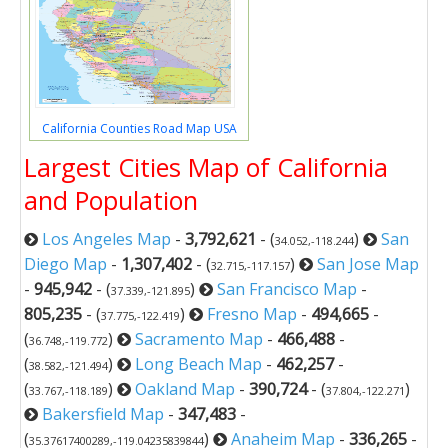
California Counties Road Map USA
Largest Cities Map of California
and Population
Los Angeles Map
-
3,792,621
- (
)
San
34.052,-118.244
Diego Map
-
1,307,402
- (
)
San Jose Map
32.715,-117.157
-
945,942
- (
)
San Francisco Map
-
37.339,-121.895
805,235
- (
)
Fresno Map
-
494,665
-
37.775,-122.419
(
)
Sacramento Map
-
466,488
-
36.748,-119.772
(
)
Long Beach Map
-
462,257
-
38.582,-121.494
(
)
Oakland Map
-
390,724
- (
)
33.767,-118.189
37.804,-122.271
Bakersfield Map
-
347,483
-
(
)
Anaheim Map
-
336,265
-
35.37617400289,-119.04235839844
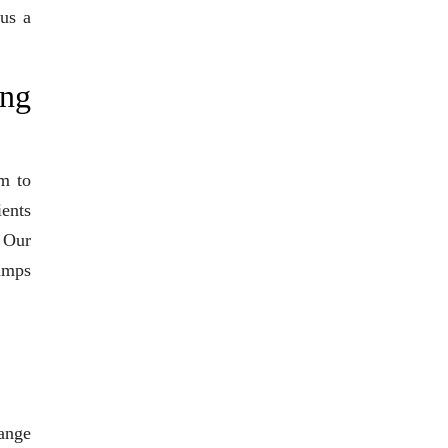
 us a
ng
m to
ients
. Our
pumps
range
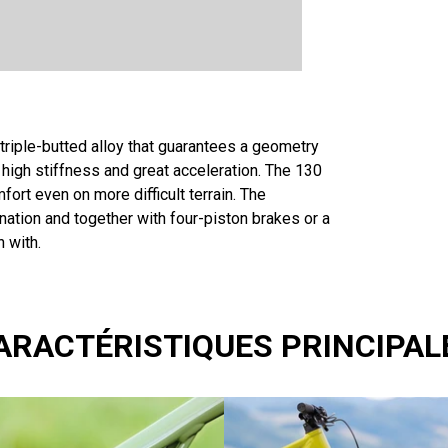
s triple-butted alloy that guarantees a geometry
e high stiffness and great acceleration. The 130
rt even on more difficult terrain. The
nation and together with four-piston brakes or a
n with.
ARACTÉRISTIQUES PRINCIPAL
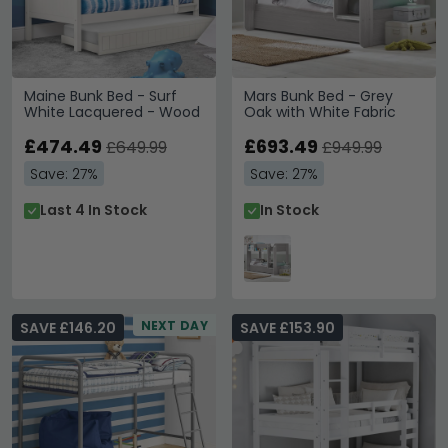
Maine Bunk Bed - Surf
Mars Bunk Bed - Grey
White Lacquered - Wood
Oak with White Fabric
£474.49
£693.49
£649.99
£949.99
Save: 27%
Save: 27%
Last 4 In Stock
In Stock
NEXT DAY
SAVE £146.20
SAVE £153.90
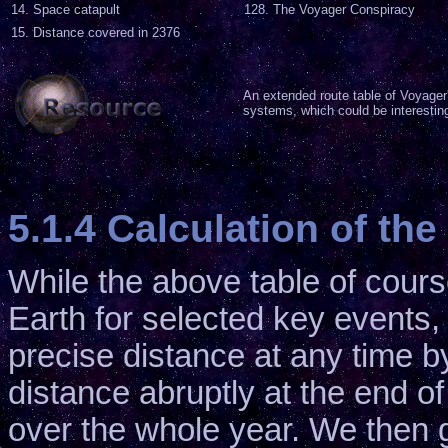
14. Space catapult
128. The Voyager Conspiracy
15. Distance covered in 2376
An extended route table of Voyager's
systems, which could be interesting
5.1.4 Calculation of t
While the above table of cour
Earth for selected key events, 
precise distance at any time b
distance abruptly at the end of 
over the whole year. We then 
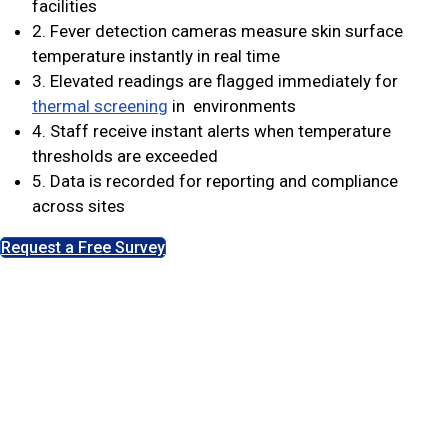
facilities
2. Fever detection cameras measure skin surface
temperature instantly in real time
3. Elevated readings are flagged immediately for
thermal screening
in environments
4. Staff receive instant alerts when temperature
thresholds are exceeded
5. Data is recorded for reporting and compliance
across sites
Request a Free Survey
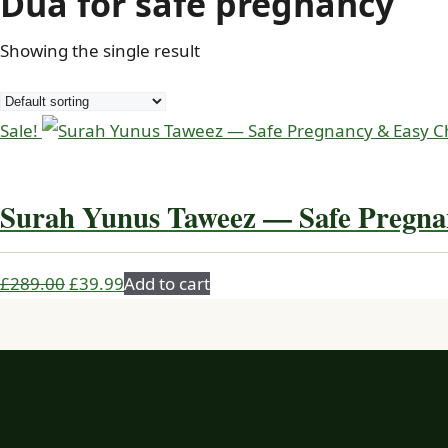
Dua for safe pregnancy
Showing the single result
Sale!
Surah Yunus Taweez — Safe Pregna
Original
Current
£
289.00
£
39.99
Add to cart
price
price
was:
is:
£289.00.
£39.99.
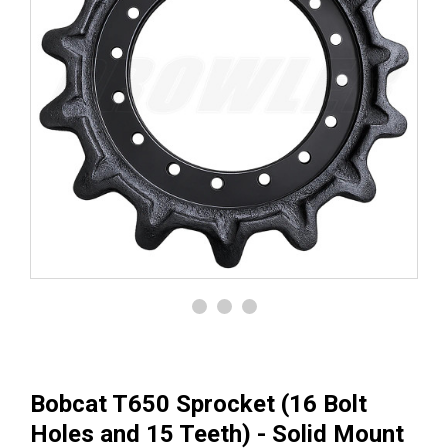
Bobcat T650 Sprocket (16 Bolt
Holes and 15 Teeth) - Solid Mount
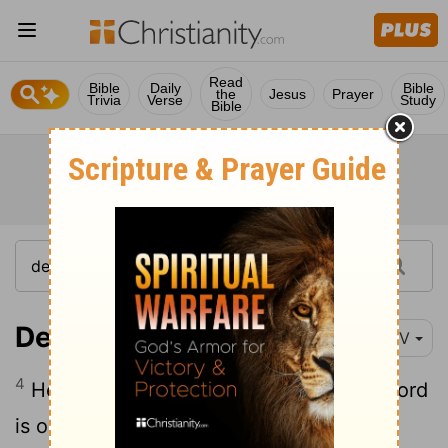
Read
Bible
Daily
Bible
the
Jesus
Prayer
Trivia
Verse
Study
Bible
Deuteronomy 6:4
NIV
4
Hear, O Israel: The
Lord
our God, the
Lord
is one.
[1]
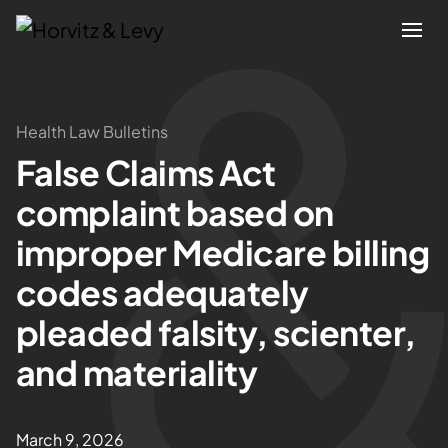
Attorneys
Health Law Bulletins
False Claims Act
Practices
complaint based on
Results
improper Medicare billing
codes adequately
About
pleaded falsity, scienter,
Blogs
and materiality
News & Insights
March 9, 2026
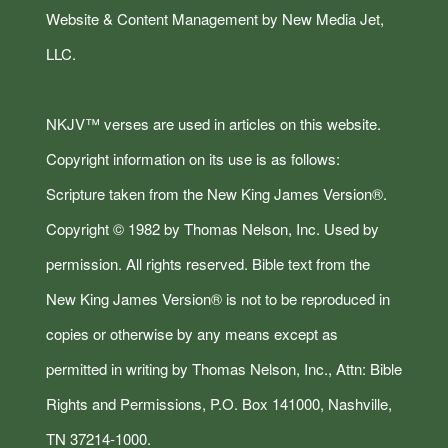
Website & Content Management by New Media Jet,
LLC.
NKJV™ verses are used in articles on this website.
Copyright information on its use is as follows:
Scripture taken from the New King James Version®.
Copyright © 1982 by Thomas Nelson, Inc. Used by
permission. All rights reserved. Bible text from the
New King James Version® is not to be reproduced in
copies or otherwise by any means except as
permitted in writing by Thomas Nelson, Inc., Attn: Bible
Rights and Permissions, P.O. Box 141000, Nashville,
TN 37214-1000.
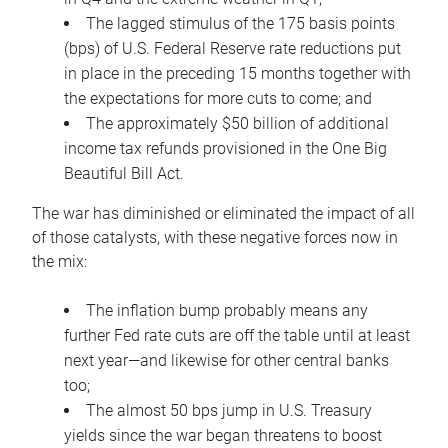
The lagged stimulus of the 175 basis points
(bps) of U.S. Federal Reserve rate reductions put
in place in the preceding 15 months together with
the expectations for more cuts to come; and
The approximately $50 billion of additional
income tax refunds provisioned in the One Big
Beautiful Bill Act.
The war has diminished or eliminated the impact of all
of those catalysts, with these negative forces now in
the mix:
The inflation bump probably means any
further Fed rate cuts are off the table until at least
next year—and likewise for other central banks
too;
The almost 50 bps jump in U.S. Treasury
yields since the war began threatens to boost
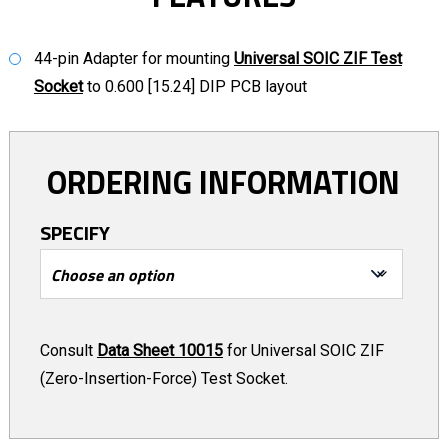
44-pin Adapter for mounting
Universal SOIC ZIF Test
Socket
to 0.600 [15.24] DIP PCB layout
ORDERING INFORMATION
SPECIFY
Consult
Data Sheet 10015
for Universal SOIC ZIF
(Zero-Insertion-Force) Test Socket.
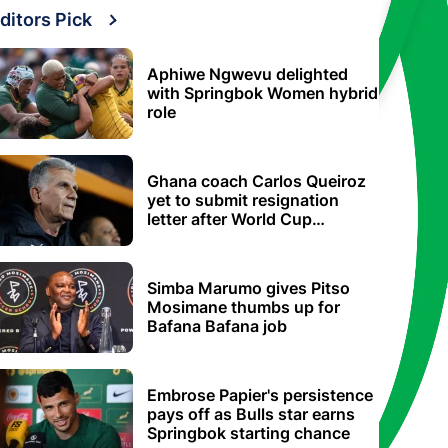
ditors Pick
Aphiwe Ngwevu delighted
with Springbok Women hybrid
role
Ghana coach Carlos Queiroz
yet to submit resignation
letter after World Cup
elimination
Simba Marumo gives Pitso
Mosimane thumbs up for
Bafana Bafana job
Embrose Papier's persistence
pays off as Bulls star earns
Springbok starting chance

- - -

— Work order —
Check each line above for the word "White", and copy the lines where it appears.

— Exercise solution —
White Lacquered - Wood
Oak with White Fabric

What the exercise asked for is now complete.